All of the following are true statements, so it is interesting to ask yourself which ones are most meaningful to you:
- It is a funeral service for our former self and a celebration of our spiritual resurrection in Jesus Christ. (Romans 6)
- It is an act of obedience to Jesus’ commands.
- It is a ceremony that marks the fact that we have joined the Universal Church.
- It washes away our sins. (Acts 22:16)
- It is a ceremony that reenacts the way that Jesus washes away our sins. (To me this is just a wordy way of agreeing with Acts 22:16.)
The ancient church considered baptism an essential act of faith, because Jesus commanded it in Matthew 28:19. It seems to me that whoever claims to be a servant of Jesus and then immediately disobeys a simple commandment has at best stumbled over the threshold of faith.
The ancient church considered baptism to be a once-in-a-lifetime event. Just as the Hebrews only passed through the sea once, Christians are traditionally baptized only once in a lifetime. Many modern churches refuse to rebaptize people who were baptized in other churches. For example, if you join the Episcopal Church of the USA and you are not sure if you were validly baptized, they perform a baptismal ceremony for you, but the priest says, “If you are not already baptized, I baptize you…” So historically, baptism is not repeatable.

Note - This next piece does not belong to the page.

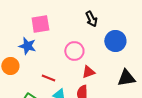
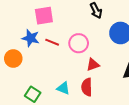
red line: (48, 78) -> (52, 42), moved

The baptismal ceremony consist of two parts: the promises we make to God, and the promise that God makes to us. Some people feel they have wandered away from the faith so badly that they need to be baptized all over again. God always keeps His promises, so there is no need to go under the water again. We, however, do not always keep our promises, so we can repeat the baptismal vows as often as we need to.